→ Exercise aim: No pictures, no extra lines: copy exactly from the line with "materiale sostenibile, innov" through the end of the entries.

→ Dataset entries:
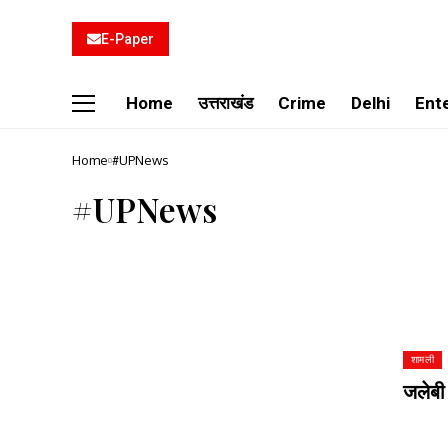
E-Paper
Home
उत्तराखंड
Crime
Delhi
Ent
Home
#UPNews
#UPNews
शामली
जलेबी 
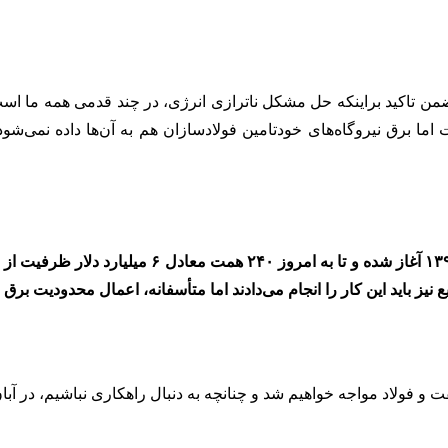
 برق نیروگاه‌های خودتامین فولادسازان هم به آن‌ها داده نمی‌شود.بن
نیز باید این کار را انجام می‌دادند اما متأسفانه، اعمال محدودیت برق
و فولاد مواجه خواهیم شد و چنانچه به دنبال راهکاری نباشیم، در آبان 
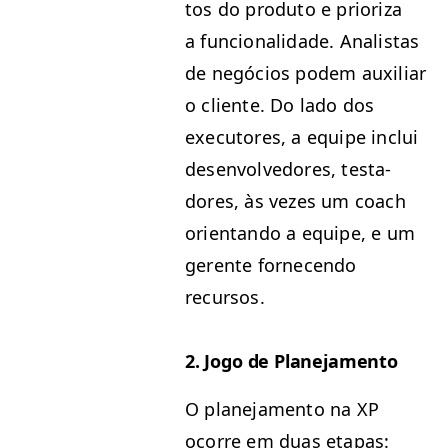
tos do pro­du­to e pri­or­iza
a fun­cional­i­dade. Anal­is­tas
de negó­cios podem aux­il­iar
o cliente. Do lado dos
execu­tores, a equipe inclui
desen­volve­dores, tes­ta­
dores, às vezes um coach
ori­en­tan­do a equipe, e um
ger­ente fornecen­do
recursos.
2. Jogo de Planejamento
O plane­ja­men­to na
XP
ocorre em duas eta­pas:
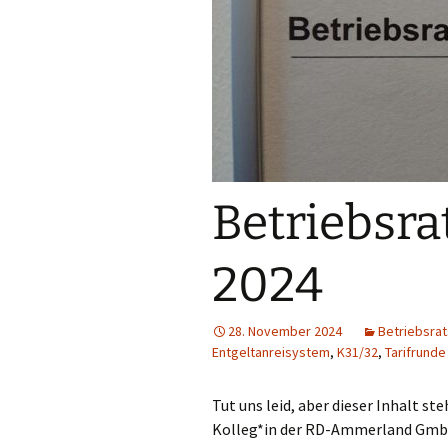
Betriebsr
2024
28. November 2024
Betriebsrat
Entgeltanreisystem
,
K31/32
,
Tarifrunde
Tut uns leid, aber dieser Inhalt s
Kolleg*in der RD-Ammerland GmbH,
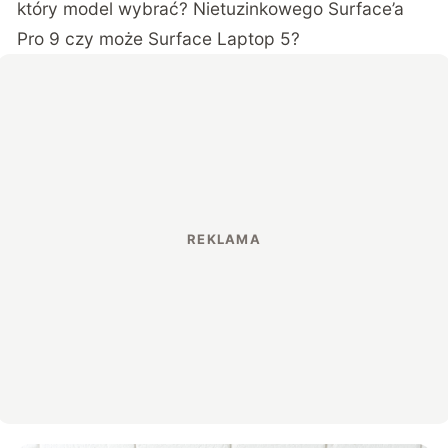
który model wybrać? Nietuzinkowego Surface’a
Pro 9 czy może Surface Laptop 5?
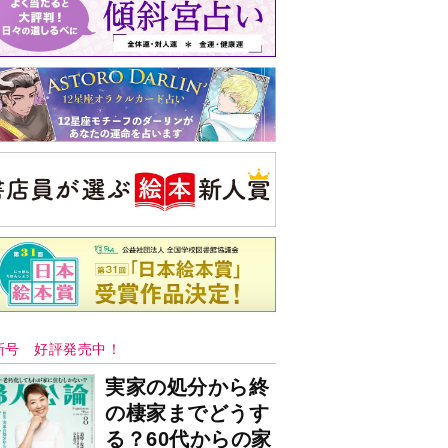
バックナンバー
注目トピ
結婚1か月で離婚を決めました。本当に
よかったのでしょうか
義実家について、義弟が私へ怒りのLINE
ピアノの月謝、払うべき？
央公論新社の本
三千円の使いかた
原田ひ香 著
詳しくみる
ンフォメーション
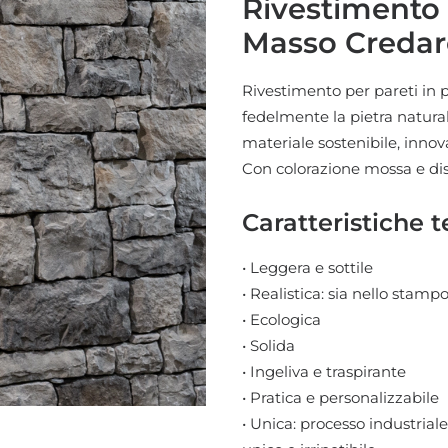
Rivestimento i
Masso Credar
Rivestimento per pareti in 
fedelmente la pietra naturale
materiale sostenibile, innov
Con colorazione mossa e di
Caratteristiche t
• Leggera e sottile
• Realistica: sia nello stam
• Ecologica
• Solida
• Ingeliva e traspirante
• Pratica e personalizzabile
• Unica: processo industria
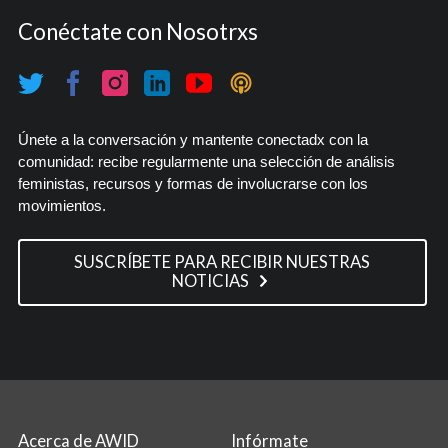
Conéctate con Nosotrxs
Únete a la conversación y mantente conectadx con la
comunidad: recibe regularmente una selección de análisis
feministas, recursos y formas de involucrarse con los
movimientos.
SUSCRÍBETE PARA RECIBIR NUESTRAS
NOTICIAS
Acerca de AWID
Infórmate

→ Solution to this problem:
materiale sostenibile, innov
Con colorazione mossa e di
Caratteristiche t
• Leggera e sottile
• Realistica: sia nello stam
• Ecologica
• Solida
• Ingeliva e traspirante
• Pratica e personalizzabile
• Unica: processo industria
Conéctate con Nosotrxs
Únete a la conversación y mantente conectadx con la
comunidad: recibe regularmente una selección de análisis
feministas, recursos y formas de involucrarse con los
movimientos.
SUSCRÍBETE PARA RECIBIR NUESTRAS
NOTICIAS
Acerca de AWID
Infórmate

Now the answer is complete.